There are other cuts as well to infectious-disease program at CDC and elsewhere in HHS, including to to a major childhood immunization program and to pandemic defenses. And funding for HIV/AIDS, TB and other NIH research programs barely tiptoe upward.But these frank cuts in programs to combat antimicrobial resistance, at a time when MRSA is burgeoning, Gram negative organisms such as Acinetobacter are gaining ground, and drug development is stalling, surely cannot be smart.
The IDSA analyis is here.
From the excellent and forward-thinking research team at Extending the Cure comes a dismaying report: over 7 years, a more than 3-fold increase in resistance in the Gram-negative bacterium Acinetobacter baumanii to its drug of last resort, imipenem.
Because MRSA is a Gram-positive, we don’t talk much here about the Gram-negatives — the two categories of bacteria have different cell-wall structures and thus are treated using different categories of drugs. (That structural difference causes them to react in different ways to a stain invented by a scientist named Gram in the 19th century.) But the resistance situation with Gram-negatives is at least as dire as with MRSA, possible more so, because there are fewer new drugs for Gram-negatives in the pharmacology pipeline (as discussed in a New Yorker article by Dr. Jerome Groopman last year.)
And Acinetobacter is one nasty bug, as science journalist Steve Silberman ably documented in Wired in 2007 when he traced the spread of the organism through the military medical-evacuation chain from Iraq, demonstrating that the vast increase in resistant Acinetobacter among US forces was due to our own poor infection control.
The Extending the Cure paper (which will be published in February in Infection Control and Hospital Epidemiology) puts hard numbers to the Acinetobacter problem. Drawing on data from the private Surveillance Network, which gathers real-time electronic results from 300 US hospitals, they find:
- full resistance to imipenem rose from 4.5% of isolates in 1999 to 18.2% in 2006 — a 300% increase
- intermediate resistance rose from 1.3% of isolates to 9.4 — a 623% increase
- susceptible isolates declined from 94.1% to 72.4% — a 23% decrease.
The authors write:
Our results demonstrate substantial national and regional increases in carbapenem resistance among clinical isolates of Acinetobacter species over the period 1999–2006. Increasing carbapenem resistance among Acinetobacter species is particularly troubling, because it is very often associated with multidrug resistance and because it is occurring in the context of increases in the incidence of Acinetobacter infection.
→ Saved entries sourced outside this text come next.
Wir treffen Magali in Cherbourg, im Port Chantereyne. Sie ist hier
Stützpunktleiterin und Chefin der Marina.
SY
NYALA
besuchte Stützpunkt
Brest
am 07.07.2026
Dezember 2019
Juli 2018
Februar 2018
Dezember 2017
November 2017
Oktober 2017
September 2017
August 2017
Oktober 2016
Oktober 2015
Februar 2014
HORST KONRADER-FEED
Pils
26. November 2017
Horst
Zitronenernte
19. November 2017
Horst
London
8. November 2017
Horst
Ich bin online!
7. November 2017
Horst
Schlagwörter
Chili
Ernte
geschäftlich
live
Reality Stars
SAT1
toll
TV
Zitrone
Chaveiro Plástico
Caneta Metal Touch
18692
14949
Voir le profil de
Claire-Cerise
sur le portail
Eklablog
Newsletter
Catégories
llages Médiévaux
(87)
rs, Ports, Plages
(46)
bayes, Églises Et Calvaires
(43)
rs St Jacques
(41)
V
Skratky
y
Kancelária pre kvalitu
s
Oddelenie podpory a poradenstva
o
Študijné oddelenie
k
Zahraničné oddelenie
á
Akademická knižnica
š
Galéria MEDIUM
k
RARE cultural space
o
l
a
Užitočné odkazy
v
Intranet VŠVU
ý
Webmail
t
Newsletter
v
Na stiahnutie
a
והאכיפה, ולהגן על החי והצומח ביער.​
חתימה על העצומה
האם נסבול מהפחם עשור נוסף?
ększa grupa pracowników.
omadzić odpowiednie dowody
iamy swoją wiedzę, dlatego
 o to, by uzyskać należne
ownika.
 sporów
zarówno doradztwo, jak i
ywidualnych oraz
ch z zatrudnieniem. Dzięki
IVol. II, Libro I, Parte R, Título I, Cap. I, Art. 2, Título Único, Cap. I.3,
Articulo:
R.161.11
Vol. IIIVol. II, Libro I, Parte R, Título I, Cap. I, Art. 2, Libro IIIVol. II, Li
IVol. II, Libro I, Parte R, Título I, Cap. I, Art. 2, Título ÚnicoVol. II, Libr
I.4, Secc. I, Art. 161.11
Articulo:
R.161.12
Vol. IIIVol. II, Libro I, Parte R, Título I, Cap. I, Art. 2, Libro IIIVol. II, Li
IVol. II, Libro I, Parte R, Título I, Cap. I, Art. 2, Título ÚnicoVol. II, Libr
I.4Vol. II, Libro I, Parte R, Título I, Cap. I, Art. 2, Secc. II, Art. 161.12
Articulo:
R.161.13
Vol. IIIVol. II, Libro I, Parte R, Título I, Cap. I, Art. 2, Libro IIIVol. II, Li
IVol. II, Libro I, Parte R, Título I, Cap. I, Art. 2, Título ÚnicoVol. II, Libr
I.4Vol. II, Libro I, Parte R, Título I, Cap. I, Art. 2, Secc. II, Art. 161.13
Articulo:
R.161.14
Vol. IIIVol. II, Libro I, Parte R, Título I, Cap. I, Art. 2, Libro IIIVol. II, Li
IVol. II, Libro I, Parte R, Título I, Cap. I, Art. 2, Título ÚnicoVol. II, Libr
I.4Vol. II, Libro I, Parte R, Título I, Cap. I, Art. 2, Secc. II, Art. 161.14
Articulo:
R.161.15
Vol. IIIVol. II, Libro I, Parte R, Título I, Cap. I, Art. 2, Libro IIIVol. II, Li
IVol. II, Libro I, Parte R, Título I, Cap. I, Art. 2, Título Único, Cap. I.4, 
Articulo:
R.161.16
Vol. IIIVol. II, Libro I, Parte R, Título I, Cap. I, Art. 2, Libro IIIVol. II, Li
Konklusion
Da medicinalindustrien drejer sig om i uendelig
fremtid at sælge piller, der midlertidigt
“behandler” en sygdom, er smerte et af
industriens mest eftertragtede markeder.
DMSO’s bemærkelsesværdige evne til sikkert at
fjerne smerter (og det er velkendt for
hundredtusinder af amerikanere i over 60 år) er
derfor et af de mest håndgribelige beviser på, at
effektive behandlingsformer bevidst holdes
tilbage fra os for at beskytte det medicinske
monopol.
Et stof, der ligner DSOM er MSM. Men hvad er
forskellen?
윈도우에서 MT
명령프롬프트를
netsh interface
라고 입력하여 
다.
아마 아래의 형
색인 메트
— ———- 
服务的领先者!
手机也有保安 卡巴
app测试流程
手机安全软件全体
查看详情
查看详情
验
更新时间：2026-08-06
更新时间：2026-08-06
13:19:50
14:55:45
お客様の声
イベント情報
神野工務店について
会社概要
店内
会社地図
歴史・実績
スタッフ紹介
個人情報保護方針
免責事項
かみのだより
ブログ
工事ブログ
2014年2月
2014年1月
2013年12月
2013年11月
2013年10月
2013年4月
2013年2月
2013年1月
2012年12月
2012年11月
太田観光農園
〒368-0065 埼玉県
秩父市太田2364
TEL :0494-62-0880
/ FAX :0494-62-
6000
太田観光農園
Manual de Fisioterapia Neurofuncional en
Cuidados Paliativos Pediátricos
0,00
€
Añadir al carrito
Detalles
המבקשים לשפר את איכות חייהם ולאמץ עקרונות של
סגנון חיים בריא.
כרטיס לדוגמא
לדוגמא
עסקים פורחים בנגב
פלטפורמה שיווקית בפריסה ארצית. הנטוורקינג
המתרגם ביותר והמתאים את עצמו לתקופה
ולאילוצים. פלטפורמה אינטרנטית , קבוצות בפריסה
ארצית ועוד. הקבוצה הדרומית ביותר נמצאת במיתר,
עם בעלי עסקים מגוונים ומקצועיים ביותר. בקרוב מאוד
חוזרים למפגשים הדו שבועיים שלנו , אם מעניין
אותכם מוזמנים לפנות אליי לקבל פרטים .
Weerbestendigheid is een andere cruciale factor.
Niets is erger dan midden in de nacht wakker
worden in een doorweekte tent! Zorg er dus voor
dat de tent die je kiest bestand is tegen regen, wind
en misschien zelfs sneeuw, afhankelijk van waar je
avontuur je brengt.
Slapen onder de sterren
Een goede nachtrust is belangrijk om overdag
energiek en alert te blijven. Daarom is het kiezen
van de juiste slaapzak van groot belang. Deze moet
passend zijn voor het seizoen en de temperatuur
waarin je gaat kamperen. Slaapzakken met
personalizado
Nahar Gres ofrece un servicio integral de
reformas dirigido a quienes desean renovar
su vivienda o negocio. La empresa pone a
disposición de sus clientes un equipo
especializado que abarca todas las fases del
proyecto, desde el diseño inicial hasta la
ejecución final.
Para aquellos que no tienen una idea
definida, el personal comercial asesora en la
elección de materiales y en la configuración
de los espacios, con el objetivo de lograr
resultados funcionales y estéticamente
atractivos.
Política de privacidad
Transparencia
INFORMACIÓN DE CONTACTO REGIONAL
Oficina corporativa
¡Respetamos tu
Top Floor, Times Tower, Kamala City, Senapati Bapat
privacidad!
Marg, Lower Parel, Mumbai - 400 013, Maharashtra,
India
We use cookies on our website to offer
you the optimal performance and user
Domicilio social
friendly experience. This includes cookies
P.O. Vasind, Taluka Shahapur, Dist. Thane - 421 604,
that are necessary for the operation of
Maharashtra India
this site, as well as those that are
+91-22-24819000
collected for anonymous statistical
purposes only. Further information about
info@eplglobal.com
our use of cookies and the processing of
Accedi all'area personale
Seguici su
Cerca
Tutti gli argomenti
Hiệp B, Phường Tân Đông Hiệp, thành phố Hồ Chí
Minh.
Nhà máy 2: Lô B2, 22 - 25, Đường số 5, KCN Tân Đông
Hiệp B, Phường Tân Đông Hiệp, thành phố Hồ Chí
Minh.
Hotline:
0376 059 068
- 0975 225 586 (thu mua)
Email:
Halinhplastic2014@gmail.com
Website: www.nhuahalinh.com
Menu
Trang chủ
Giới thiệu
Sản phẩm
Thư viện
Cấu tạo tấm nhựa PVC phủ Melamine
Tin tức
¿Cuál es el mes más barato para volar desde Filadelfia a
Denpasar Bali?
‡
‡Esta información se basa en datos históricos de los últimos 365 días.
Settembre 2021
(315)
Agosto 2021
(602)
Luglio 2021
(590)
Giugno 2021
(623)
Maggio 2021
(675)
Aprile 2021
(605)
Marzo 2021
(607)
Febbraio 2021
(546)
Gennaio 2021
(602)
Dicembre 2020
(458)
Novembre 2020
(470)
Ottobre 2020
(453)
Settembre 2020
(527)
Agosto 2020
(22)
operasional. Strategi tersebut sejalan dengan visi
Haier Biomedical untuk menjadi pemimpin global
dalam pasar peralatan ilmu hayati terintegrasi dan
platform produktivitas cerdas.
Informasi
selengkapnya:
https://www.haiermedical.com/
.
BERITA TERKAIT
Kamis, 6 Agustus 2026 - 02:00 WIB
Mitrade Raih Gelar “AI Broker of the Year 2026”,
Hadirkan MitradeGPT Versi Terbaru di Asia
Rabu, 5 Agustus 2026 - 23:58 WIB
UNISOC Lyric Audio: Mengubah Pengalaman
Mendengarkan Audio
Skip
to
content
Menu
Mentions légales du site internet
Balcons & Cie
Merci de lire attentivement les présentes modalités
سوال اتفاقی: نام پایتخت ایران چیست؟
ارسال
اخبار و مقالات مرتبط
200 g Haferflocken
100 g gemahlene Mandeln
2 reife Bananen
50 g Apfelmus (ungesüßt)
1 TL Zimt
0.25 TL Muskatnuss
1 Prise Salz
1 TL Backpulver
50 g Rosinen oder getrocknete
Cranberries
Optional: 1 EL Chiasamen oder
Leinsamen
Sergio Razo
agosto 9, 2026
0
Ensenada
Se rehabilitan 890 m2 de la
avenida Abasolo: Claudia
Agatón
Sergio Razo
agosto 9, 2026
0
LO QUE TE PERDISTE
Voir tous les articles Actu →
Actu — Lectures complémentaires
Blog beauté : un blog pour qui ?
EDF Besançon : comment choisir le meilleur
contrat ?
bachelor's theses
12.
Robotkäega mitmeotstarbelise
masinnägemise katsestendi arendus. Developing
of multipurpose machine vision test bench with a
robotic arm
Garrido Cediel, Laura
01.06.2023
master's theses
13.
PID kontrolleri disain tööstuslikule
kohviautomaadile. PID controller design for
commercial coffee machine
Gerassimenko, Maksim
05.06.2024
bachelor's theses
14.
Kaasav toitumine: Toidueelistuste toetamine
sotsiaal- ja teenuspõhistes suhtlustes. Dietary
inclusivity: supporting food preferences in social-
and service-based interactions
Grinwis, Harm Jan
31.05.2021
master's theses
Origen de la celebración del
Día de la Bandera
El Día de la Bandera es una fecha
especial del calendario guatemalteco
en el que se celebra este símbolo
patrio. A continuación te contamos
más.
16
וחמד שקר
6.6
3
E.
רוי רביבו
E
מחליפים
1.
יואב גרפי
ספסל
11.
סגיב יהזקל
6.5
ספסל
There’s a further point to be made that is not explicit in the paper that I can see (though it is often made by Extending the Cure researchers). Acinetobacter needs attention, just as MRSA does — but if we focus just on the individual organisms, we are not going far enough. Antibiotic resistance is a system problem: It is an issue of infection control, of drug development, of agricultural organization, of federal priorities. It needs sustained attention and comprehensive, thoughtful, wide-ranging response. Now would not be too soon.